On February 2nd - 8th, 2015, several local organizations will partner to present the Fifth Annual RVA Environmental Film Festival at several local venues. The festival will showcase local and national films selected to raise awareness of environmental issues relevant to the Richmond region, our nation, and our planet. This event is free and open to the public.
For more info email: email@example.com.
Are you interested in learning more about the films shown at the 2015 RVA Environmental Film Festival? Would you like to learn more about the issues behind the films? To get more information and to get involved please take a look at the document below.
Due to technical difficulties, Stripers: The Quest For The Bite was not shown at its original scheduled time. The RVA Environmental Film Festival is excited to announce that the screening of the film has been rescheduled for Tuesday, February 24 at 6:00 PM at Tuckahoe Library!
Stripers: The Quest For The Bite (60 minutes) is an entry in the 2015 RVA Environmental Film Festival Environmental Documentary Film Contest.

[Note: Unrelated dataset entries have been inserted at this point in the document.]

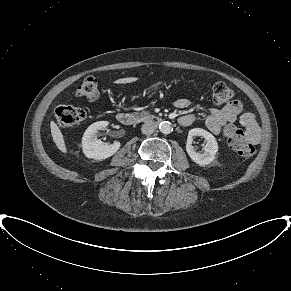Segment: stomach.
Returning a JSON list of instances; mask_svg holds the SVG:
<instances>
[{
    "label": "stomach",
    "mask_w": 291,
    "mask_h": 291,
    "mask_svg": "<svg viewBox=\"0 0 291 291\" xmlns=\"http://www.w3.org/2000/svg\"><path fill=\"white\" fill-rule=\"evenodd\" d=\"M152 89H153V90H156V89H157V85H153V86H152Z\"/></svg>",
    "instance_id": "stomach-1"
}]
</instances>
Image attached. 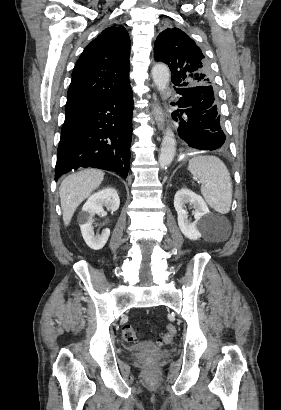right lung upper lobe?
Returning <instances> with one entry per match:
<instances>
[{"label":"right lung upper lobe","instance_id":"1","mask_svg":"<svg viewBox=\"0 0 281 410\" xmlns=\"http://www.w3.org/2000/svg\"><path fill=\"white\" fill-rule=\"evenodd\" d=\"M129 56L130 39L123 26L102 31L84 49L73 69L65 111L127 88Z\"/></svg>","mask_w":281,"mask_h":410}]
</instances>
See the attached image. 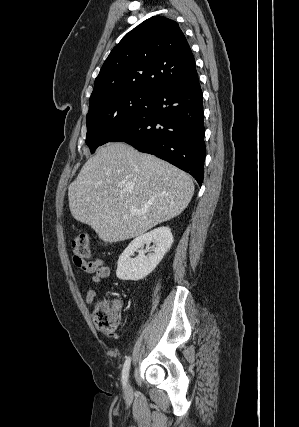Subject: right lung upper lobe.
<instances>
[{
    "label": "right lung upper lobe",
    "instance_id": "obj_1",
    "mask_svg": "<svg viewBox=\"0 0 299 427\" xmlns=\"http://www.w3.org/2000/svg\"><path fill=\"white\" fill-rule=\"evenodd\" d=\"M196 76L193 54L177 22L154 16L113 48L95 80L89 104L122 92L155 94Z\"/></svg>",
    "mask_w": 299,
    "mask_h": 427
}]
</instances>
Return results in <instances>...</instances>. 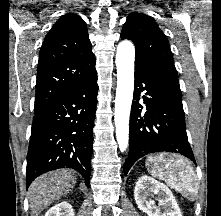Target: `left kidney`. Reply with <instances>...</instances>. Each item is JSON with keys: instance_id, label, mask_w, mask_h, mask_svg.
<instances>
[{"instance_id": "obj_1", "label": "left kidney", "mask_w": 221, "mask_h": 216, "mask_svg": "<svg viewBox=\"0 0 221 216\" xmlns=\"http://www.w3.org/2000/svg\"><path fill=\"white\" fill-rule=\"evenodd\" d=\"M150 192L158 195V206H154V202L148 199ZM134 197L138 208L148 216H182L170 189L148 175L141 176L136 182Z\"/></svg>"}]
</instances>
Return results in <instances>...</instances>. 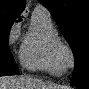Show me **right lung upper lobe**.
<instances>
[{
    "mask_svg": "<svg viewBox=\"0 0 89 89\" xmlns=\"http://www.w3.org/2000/svg\"><path fill=\"white\" fill-rule=\"evenodd\" d=\"M24 8V0H0V16L18 18Z\"/></svg>",
    "mask_w": 89,
    "mask_h": 89,
    "instance_id": "cb5924a9",
    "label": "right lung upper lobe"
}]
</instances>
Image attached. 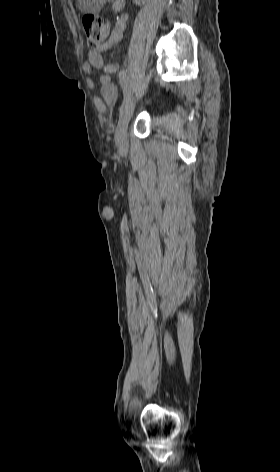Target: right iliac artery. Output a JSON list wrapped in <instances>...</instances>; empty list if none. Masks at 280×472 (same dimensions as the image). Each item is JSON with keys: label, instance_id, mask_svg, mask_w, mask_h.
<instances>
[{"label": "right iliac artery", "instance_id": "right-iliac-artery-1", "mask_svg": "<svg viewBox=\"0 0 280 472\" xmlns=\"http://www.w3.org/2000/svg\"><path fill=\"white\" fill-rule=\"evenodd\" d=\"M119 82L121 84V87L123 89V102L120 107V112L128 105V103L131 101V90L129 86V80H128V74L127 70L123 69L119 73Z\"/></svg>", "mask_w": 280, "mask_h": 472}]
</instances>
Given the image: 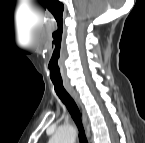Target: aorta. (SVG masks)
<instances>
[{
  "instance_id": "obj_1",
  "label": "aorta",
  "mask_w": 145,
  "mask_h": 143,
  "mask_svg": "<svg viewBox=\"0 0 145 143\" xmlns=\"http://www.w3.org/2000/svg\"><path fill=\"white\" fill-rule=\"evenodd\" d=\"M76 133L72 127H61L51 138L52 143H74Z\"/></svg>"
}]
</instances>
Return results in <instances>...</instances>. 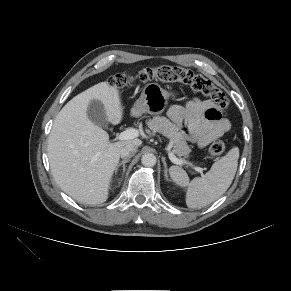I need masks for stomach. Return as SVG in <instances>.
<instances>
[{"label": "stomach", "instance_id": "1", "mask_svg": "<svg viewBox=\"0 0 291 291\" xmlns=\"http://www.w3.org/2000/svg\"><path fill=\"white\" fill-rule=\"evenodd\" d=\"M175 97V93L166 91L159 84L149 83L144 87L131 112L134 116H140L143 113L161 114L165 110L168 100Z\"/></svg>", "mask_w": 291, "mask_h": 291}]
</instances>
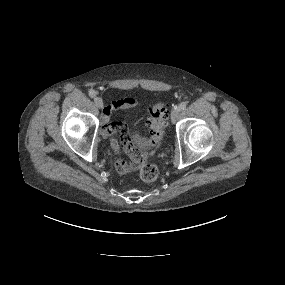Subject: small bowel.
Here are the masks:
<instances>
[{"label": "small bowel", "mask_w": 285, "mask_h": 285, "mask_svg": "<svg viewBox=\"0 0 285 285\" xmlns=\"http://www.w3.org/2000/svg\"><path fill=\"white\" fill-rule=\"evenodd\" d=\"M137 104L136 100L133 99V98H130V97H127V98H122V99H117V100H114L112 101L108 106H106L102 112V121L104 123H106L108 120H109V117H110V114L112 111L114 110H119V109H129V108H133L135 107ZM112 124H117L119 126H121V128L126 131V127L122 124V123H119V122H116V123H112ZM112 124H109V125H106L104 130H103V134L105 136L107 135H110V134H113V131L111 129V125ZM122 144H123V140H122ZM112 145L115 149H118L119 148V144L117 141H113L112 142ZM116 169L119 173L121 174H125L127 173L132 167L130 166L129 163H127L126 161L124 160H118L116 162Z\"/></svg>", "instance_id": "1"}]
</instances>
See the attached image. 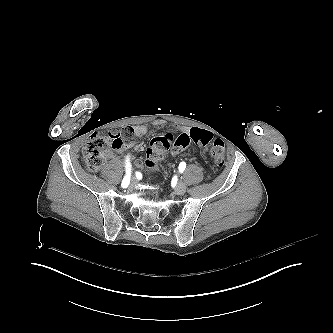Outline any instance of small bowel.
Wrapping results in <instances>:
<instances>
[{
    "instance_id": "c3829d8e",
    "label": "small bowel",
    "mask_w": 333,
    "mask_h": 333,
    "mask_svg": "<svg viewBox=\"0 0 333 333\" xmlns=\"http://www.w3.org/2000/svg\"><path fill=\"white\" fill-rule=\"evenodd\" d=\"M156 125H160V126H168L164 121H157L155 123ZM174 129H177L176 126H171ZM134 131H135V136L136 139H139L140 137H142L143 135H145L148 132V126L147 125H137L134 127ZM190 135H197L195 138L197 140H199L202 137H205L206 139L208 137L212 138V134L205 130V129H200V128H191V129H184L181 131V134L179 135V137H188ZM136 147V142L135 141H131L128 144H126V148L127 149H134ZM174 154H177L178 151H174Z\"/></svg>"
}]
</instances>
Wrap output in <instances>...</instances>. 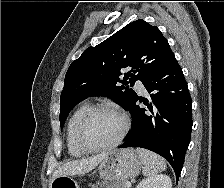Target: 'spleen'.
I'll return each instance as SVG.
<instances>
[{"label":"spleen","mask_w":224,"mask_h":188,"mask_svg":"<svg viewBox=\"0 0 224 188\" xmlns=\"http://www.w3.org/2000/svg\"><path fill=\"white\" fill-rule=\"evenodd\" d=\"M136 151L144 164V176H151L166 169V162L161 156L142 148H137Z\"/></svg>","instance_id":"obj_1"}]
</instances>
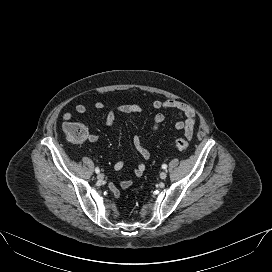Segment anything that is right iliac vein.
Here are the masks:
<instances>
[{"label": "right iliac vein", "instance_id": "right-iliac-vein-1", "mask_svg": "<svg viewBox=\"0 0 272 272\" xmlns=\"http://www.w3.org/2000/svg\"><path fill=\"white\" fill-rule=\"evenodd\" d=\"M97 179H98L100 182H102V181L104 180V175H103L102 173H99V174L97 175Z\"/></svg>", "mask_w": 272, "mask_h": 272}]
</instances>
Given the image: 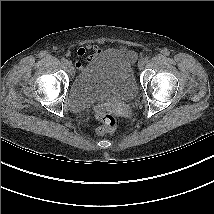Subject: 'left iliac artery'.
Segmentation results:
<instances>
[{"instance_id":"1","label":"left iliac artery","mask_w":214,"mask_h":214,"mask_svg":"<svg viewBox=\"0 0 214 214\" xmlns=\"http://www.w3.org/2000/svg\"><path fill=\"white\" fill-rule=\"evenodd\" d=\"M148 61H149V57L146 56V57L144 58V62L147 63Z\"/></svg>"}]
</instances>
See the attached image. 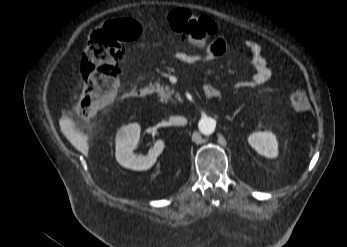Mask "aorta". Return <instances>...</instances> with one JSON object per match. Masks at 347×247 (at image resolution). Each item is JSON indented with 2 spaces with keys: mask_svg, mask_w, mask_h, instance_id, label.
<instances>
[{
  "mask_svg": "<svg viewBox=\"0 0 347 247\" xmlns=\"http://www.w3.org/2000/svg\"><path fill=\"white\" fill-rule=\"evenodd\" d=\"M216 121L210 117L202 118L199 122V129L202 134L210 135L215 131Z\"/></svg>",
  "mask_w": 347,
  "mask_h": 247,
  "instance_id": "obj_1",
  "label": "aorta"
}]
</instances>
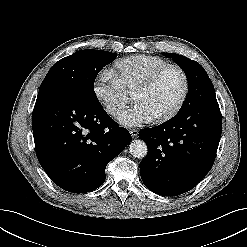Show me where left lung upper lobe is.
Returning <instances> with one entry per match:
<instances>
[{"instance_id":"obj_1","label":"left lung upper lobe","mask_w":247,"mask_h":247,"mask_svg":"<svg viewBox=\"0 0 247 247\" xmlns=\"http://www.w3.org/2000/svg\"><path fill=\"white\" fill-rule=\"evenodd\" d=\"M163 55L172 58L184 70L188 79V93L180 111L217 102L214 86L199 63L175 53H163Z\"/></svg>"}]
</instances>
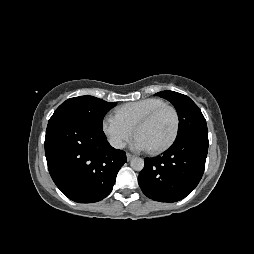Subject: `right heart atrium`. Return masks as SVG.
I'll list each match as a JSON object with an SVG mask.
<instances>
[{
  "instance_id": "right-heart-atrium-1",
  "label": "right heart atrium",
  "mask_w": 254,
  "mask_h": 254,
  "mask_svg": "<svg viewBox=\"0 0 254 254\" xmlns=\"http://www.w3.org/2000/svg\"><path fill=\"white\" fill-rule=\"evenodd\" d=\"M102 131L109 143L116 149L123 148L134 134L133 127L111 114L103 118Z\"/></svg>"
}]
</instances>
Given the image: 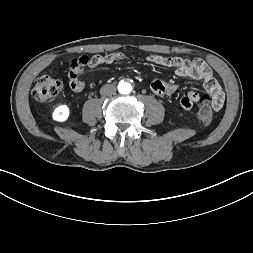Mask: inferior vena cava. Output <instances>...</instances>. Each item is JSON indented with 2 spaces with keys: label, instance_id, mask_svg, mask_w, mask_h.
<instances>
[{
  "label": "inferior vena cava",
  "instance_id": "inferior-vena-cava-1",
  "mask_svg": "<svg viewBox=\"0 0 253 253\" xmlns=\"http://www.w3.org/2000/svg\"><path fill=\"white\" fill-rule=\"evenodd\" d=\"M116 92V87L112 84H106L101 87L100 94L102 96H112Z\"/></svg>",
  "mask_w": 253,
  "mask_h": 253
}]
</instances>
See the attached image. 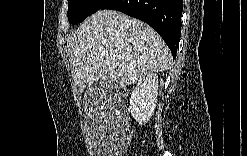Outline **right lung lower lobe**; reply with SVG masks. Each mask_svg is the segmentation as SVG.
<instances>
[{"label":"right lung lower lobe","instance_id":"1","mask_svg":"<svg viewBox=\"0 0 247 156\" xmlns=\"http://www.w3.org/2000/svg\"><path fill=\"white\" fill-rule=\"evenodd\" d=\"M103 9L117 10L148 23L175 58L181 33L182 0H108Z\"/></svg>","mask_w":247,"mask_h":156}]
</instances>
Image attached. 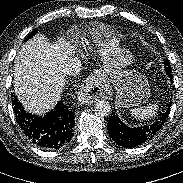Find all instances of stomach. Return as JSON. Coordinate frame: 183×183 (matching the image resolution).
Masks as SVG:
<instances>
[{
  "label": "stomach",
  "mask_w": 183,
  "mask_h": 183,
  "mask_svg": "<svg viewBox=\"0 0 183 183\" xmlns=\"http://www.w3.org/2000/svg\"><path fill=\"white\" fill-rule=\"evenodd\" d=\"M132 53L125 48H116L103 76H110L117 93L116 104L119 107L140 106L150 97V85L141 73L136 70H122L133 62Z\"/></svg>",
  "instance_id": "obj_1"
}]
</instances>
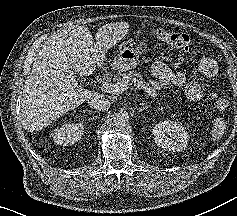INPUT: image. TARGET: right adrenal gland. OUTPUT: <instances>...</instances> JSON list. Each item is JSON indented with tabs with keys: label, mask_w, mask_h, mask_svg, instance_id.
I'll use <instances>...</instances> for the list:
<instances>
[{
	"label": "right adrenal gland",
	"mask_w": 237,
	"mask_h": 216,
	"mask_svg": "<svg viewBox=\"0 0 237 216\" xmlns=\"http://www.w3.org/2000/svg\"><path fill=\"white\" fill-rule=\"evenodd\" d=\"M89 113H92V110H87ZM83 112H86V110H84ZM95 114V112H93Z\"/></svg>",
	"instance_id": "right-adrenal-gland-1"
}]
</instances>
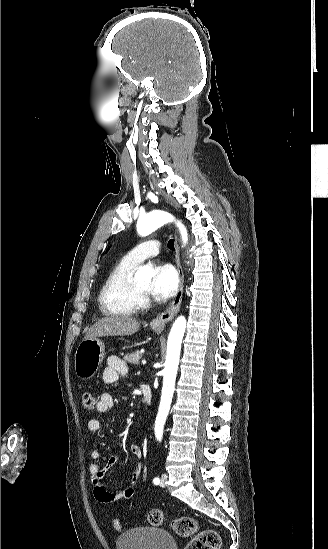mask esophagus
I'll use <instances>...</instances> for the list:
<instances>
[{
	"instance_id": "esophagus-1",
	"label": "esophagus",
	"mask_w": 328,
	"mask_h": 549,
	"mask_svg": "<svg viewBox=\"0 0 328 549\" xmlns=\"http://www.w3.org/2000/svg\"><path fill=\"white\" fill-rule=\"evenodd\" d=\"M175 249H176V263H177V269H178V275H179V287L177 294L174 297V300L169 305L168 309H166L164 312L159 314L155 319H153L150 323V325L155 330H163L167 322L169 320H172L175 315L178 313L182 296H183V282H184V275L183 270L180 262V254H179V247L177 244V240H175Z\"/></svg>"
}]
</instances>
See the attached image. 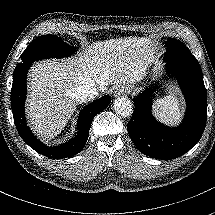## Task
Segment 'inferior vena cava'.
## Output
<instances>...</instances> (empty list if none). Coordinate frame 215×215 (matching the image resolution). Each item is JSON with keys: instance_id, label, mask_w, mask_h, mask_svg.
I'll list each match as a JSON object with an SVG mask.
<instances>
[{"instance_id": "1", "label": "inferior vena cava", "mask_w": 215, "mask_h": 215, "mask_svg": "<svg viewBox=\"0 0 215 215\" xmlns=\"http://www.w3.org/2000/svg\"><path fill=\"white\" fill-rule=\"evenodd\" d=\"M98 95H99V90L94 85V83H86L84 85L79 86L74 91V98L79 102H85L87 100H91Z\"/></svg>"}]
</instances>
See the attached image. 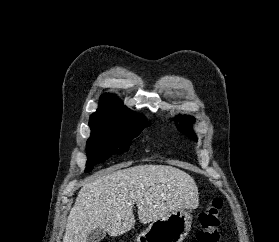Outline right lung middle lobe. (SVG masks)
Listing matches in <instances>:
<instances>
[{"mask_svg":"<svg viewBox=\"0 0 279 242\" xmlns=\"http://www.w3.org/2000/svg\"><path fill=\"white\" fill-rule=\"evenodd\" d=\"M147 122L137 125H116L110 122H89L91 136L86 144L88 156L86 172L95 164L101 163L114 154L124 153L129 149L130 141L137 137Z\"/></svg>","mask_w":279,"mask_h":242,"instance_id":"1","label":"right lung middle lobe"}]
</instances>
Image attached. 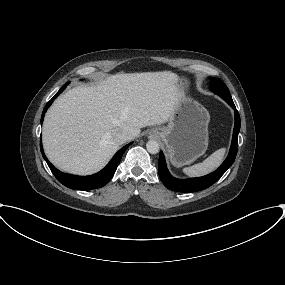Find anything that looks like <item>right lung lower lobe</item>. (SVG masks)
Returning a JSON list of instances; mask_svg holds the SVG:
<instances>
[{"instance_id": "obj_1", "label": "right lung lower lobe", "mask_w": 285, "mask_h": 285, "mask_svg": "<svg viewBox=\"0 0 285 285\" xmlns=\"http://www.w3.org/2000/svg\"><path fill=\"white\" fill-rule=\"evenodd\" d=\"M66 84L56 93V95L46 104L42 116H41V122H43L44 114L49 108V106L52 104L53 100L65 89ZM131 145V143L125 145L123 148H121L111 159V161L107 164V166L102 169L100 172L90 175V176H75L67 173H63L56 169L46 158L43 146L40 141V149L43 158L46 160L50 170L54 174V176L58 179L60 183H62L64 186L75 189V190H91V189H97L104 185H106L111 178L114 175V172L116 171L121 157L123 153L126 151V149Z\"/></svg>"}]
</instances>
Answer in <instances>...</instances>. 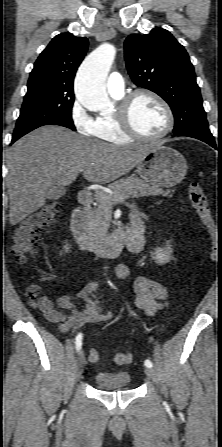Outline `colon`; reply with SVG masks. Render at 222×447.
<instances>
[{
	"instance_id": "colon-1",
	"label": "colon",
	"mask_w": 222,
	"mask_h": 447,
	"mask_svg": "<svg viewBox=\"0 0 222 447\" xmlns=\"http://www.w3.org/2000/svg\"><path fill=\"white\" fill-rule=\"evenodd\" d=\"M188 196L207 233L215 240L217 228L203 187L199 183L193 182L189 186ZM61 209L60 202L48 204L27 217L17 227L12 241V254L17 263L24 264L30 256L35 254L38 247V234L54 222ZM215 252L216 246L213 245L212 257ZM27 294L29 299L34 301L39 294V288L36 285H30ZM89 356L93 362L98 360V353L95 350L91 351ZM113 360L119 365L128 364L132 361V356L129 353L119 352L113 356Z\"/></svg>"
}]
</instances>
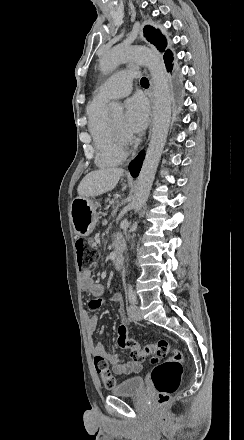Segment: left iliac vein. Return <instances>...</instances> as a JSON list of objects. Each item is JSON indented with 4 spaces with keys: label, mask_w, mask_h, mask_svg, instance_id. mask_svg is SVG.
I'll return each mask as SVG.
<instances>
[{
    "label": "left iliac vein",
    "mask_w": 244,
    "mask_h": 440,
    "mask_svg": "<svg viewBox=\"0 0 244 440\" xmlns=\"http://www.w3.org/2000/svg\"><path fill=\"white\" fill-rule=\"evenodd\" d=\"M129 315L136 321L142 320V313L137 305L131 304L129 307Z\"/></svg>",
    "instance_id": "1"
}]
</instances>
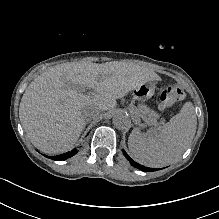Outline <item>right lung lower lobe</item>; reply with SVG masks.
Segmentation results:
<instances>
[{"label": "right lung lower lobe", "mask_w": 219, "mask_h": 219, "mask_svg": "<svg viewBox=\"0 0 219 219\" xmlns=\"http://www.w3.org/2000/svg\"><path fill=\"white\" fill-rule=\"evenodd\" d=\"M76 153H77V150H73L71 152H67V153H64V154H61V155L52 156L51 159H53V160H65L67 158L72 157Z\"/></svg>", "instance_id": "obj_1"}]
</instances>
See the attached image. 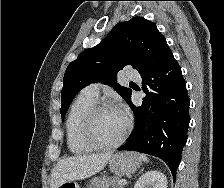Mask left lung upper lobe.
Here are the masks:
<instances>
[{
    "label": "left lung upper lobe",
    "instance_id": "left-lung-upper-lobe-1",
    "mask_svg": "<svg viewBox=\"0 0 224 188\" xmlns=\"http://www.w3.org/2000/svg\"><path fill=\"white\" fill-rule=\"evenodd\" d=\"M172 55L154 22L133 17L116 24L97 46L83 51L67 67L61 92L62 119L75 95L94 82L113 86L129 103L132 90L116 82L117 72L125 66H132L143 76Z\"/></svg>",
    "mask_w": 224,
    "mask_h": 188
}]
</instances>
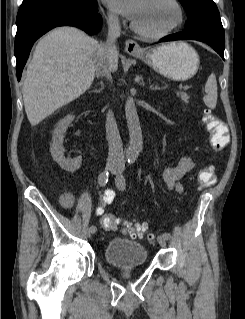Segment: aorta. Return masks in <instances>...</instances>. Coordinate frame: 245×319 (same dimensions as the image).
<instances>
[{"label": "aorta", "instance_id": "1", "mask_svg": "<svg viewBox=\"0 0 245 319\" xmlns=\"http://www.w3.org/2000/svg\"><path fill=\"white\" fill-rule=\"evenodd\" d=\"M125 115L130 137L126 158L129 161H135L142 149L143 139L137 109L132 97L126 100Z\"/></svg>", "mask_w": 245, "mask_h": 319}]
</instances>
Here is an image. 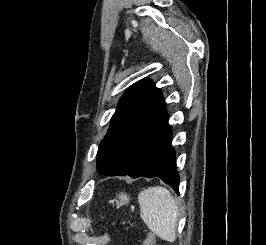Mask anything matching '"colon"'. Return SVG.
I'll use <instances>...</instances> for the list:
<instances>
[{"mask_svg":"<svg viewBox=\"0 0 266 245\" xmlns=\"http://www.w3.org/2000/svg\"><path fill=\"white\" fill-rule=\"evenodd\" d=\"M142 245H155V240L151 234H148L144 240Z\"/></svg>","mask_w":266,"mask_h":245,"instance_id":"obj_1","label":"colon"}]
</instances>
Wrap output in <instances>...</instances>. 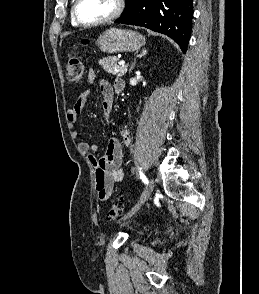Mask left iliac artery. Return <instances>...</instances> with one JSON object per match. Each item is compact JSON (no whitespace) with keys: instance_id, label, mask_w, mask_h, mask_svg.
<instances>
[{"instance_id":"left-iliac-artery-1","label":"left iliac artery","mask_w":259,"mask_h":294,"mask_svg":"<svg viewBox=\"0 0 259 294\" xmlns=\"http://www.w3.org/2000/svg\"><path fill=\"white\" fill-rule=\"evenodd\" d=\"M140 178L142 179V181L145 183V184H148V179L146 178V176L143 174V172L141 171V168H140Z\"/></svg>"}]
</instances>
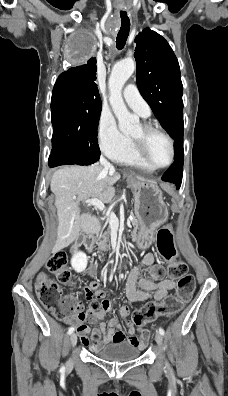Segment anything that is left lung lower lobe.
<instances>
[{
	"label": "left lung lower lobe",
	"mask_w": 228,
	"mask_h": 396,
	"mask_svg": "<svg viewBox=\"0 0 228 396\" xmlns=\"http://www.w3.org/2000/svg\"><path fill=\"white\" fill-rule=\"evenodd\" d=\"M174 143L175 159L171 167L162 176V180L166 182L175 183L177 189H179L182 182L183 175V160H184V150H183V134L178 135Z\"/></svg>",
	"instance_id": "left-lung-lower-lobe-1"
}]
</instances>
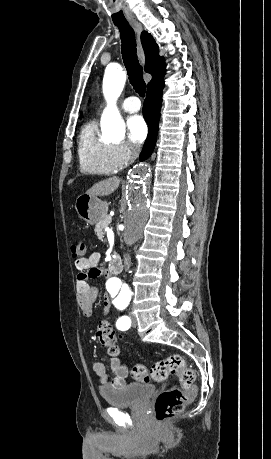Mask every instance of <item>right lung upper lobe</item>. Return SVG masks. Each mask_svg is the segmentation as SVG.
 <instances>
[{
  "label": "right lung upper lobe",
  "instance_id": "right-lung-upper-lobe-1",
  "mask_svg": "<svg viewBox=\"0 0 271 459\" xmlns=\"http://www.w3.org/2000/svg\"><path fill=\"white\" fill-rule=\"evenodd\" d=\"M141 42L145 52V72L152 74V80L148 85L165 74L164 58L159 56V47L151 34L143 31Z\"/></svg>",
  "mask_w": 271,
  "mask_h": 459
}]
</instances>
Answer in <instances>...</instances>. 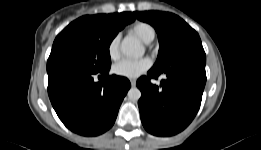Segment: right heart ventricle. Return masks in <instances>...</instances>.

Synopsis: Stripers: The Quest For The Bite The story of fishermen that love the bay and the challenges it presents. This film explores the recent lack of Rockfish, Croaker, Trout, Spot, and other species. It tells of the bay’s ecosystems, fish stocks, bait, and seasonal migrations. It tells of fishing methods, tackle, locations and boats. Captains and master anglers tell how they catch fish on the bay and along the Atlantic coast of Virginia. Marine biologists and regulators tell what they look for in fish migrations and female breeding bio-stock and whether new regulations are needed. There is also plenty of action as Dave spent nearly six months at sea filming Striped Bass in Virginia.
Below is a link to Catherine Komp’s piece for Virginia Currents about Rappahannock, the winner of the 2015 RVA Environmental Film Festival Environmental Documentary Film Contest! The film will be screened on Sunday, February 8 along with other local films between 3:05 PM and 4:45 PM at The Byrd Theatre.
Rappahannock (45 minutes) is the winner of the 2015 RVA Environmental Film Festival Environmental Documentary Film Contest! The film will be screened on Sunday, February 8 along with other local films between 3:05 PM and 4:45 PM at The Byrd Theatre.
Synopsis: Rappahannock is a much-anticipated documentary about the river, its ecology and the people who live along its history-rich shoreline. Director, producer and writer Bayley Silleck, who has roots in Stafford County and now lives with his wife, Joan, in Fredericksburg, has been gathering material for the film over the past two years.
Synopsis: Just pick up any newspaper or watch any television news report and it becomes evident that unprecedented extreme weather events such as severe drought and heat waves, more intense hurricanes, increased tornado and wildfire activity, and crippling blizzards are leaving a trail of death and destruction throughout the world.
In the wake of these disasters, we ask ourselves these fundamental questions: Are these merely weather events that happen once in a hundred years — or are they early warning signals of a new reality — a new normal — a tipping point pushing our planet towards an environmental cliff? And can we stop this from happening?
Extreme Realities investigates the link between severe weather, climate change, and threats to our national security. The film features Nobel Laureate Paul Krugman, Pulitzer Prize-winning author Tom Friedman, environmental visionary Lester Brown, former EPA Administrator Carol Browner, and our host/narrator Matt Damon.
Sea of Change (32 minutes) will be screened on Sunday, February 8 at 4:45 PM at The Byrd Theatre.
Synopsis: Sea of Change examines the threat coastal Virginia faces as climate change fuels sea level rise and more powerful storms. Interviews with local residents and experts underscore the need for grassroots action to demand and win renewable energy solutions.
Synopsis: Documentarian Margaret Brown’s new film depicts the response to the 2010 Deepwater Horizon explosion and resultant oil spill from multiple viewpoints.
On April 20, 2010, communities throughout the Gulf Coast of the United States were devastated by the explosion of the Deepwater Horizon, a state-of-the-art, offshore oilrig operated by BP in the Gulf of Mexico. The blast killed 11 of 126 rig crewmembers and injured many more, setting off a fireball that was seen 35 miles away. After burning for two days, the Deepwater Horizon sank, causing the largest offshore oil spill in American history. The spill flowed unabated for almost three months, dumping hundreds of millions of gallons of oil into the Gulf of Mexico and the Atlantic ocean, shutting down the local fishing industry, polluting the fragile ecosystem, and raising serious questions about the safety of continued deep-water offshore drilling.
Brown traveled to small towns and major cities across Alabama, Louisiana and Texas to explore the fallout of the environmental disaster. Years later, the Southern Americans still haunted by the Deepwater Horizon explosion provide first-hand accounts of their ongoing experience, long after the story has faded from the front page.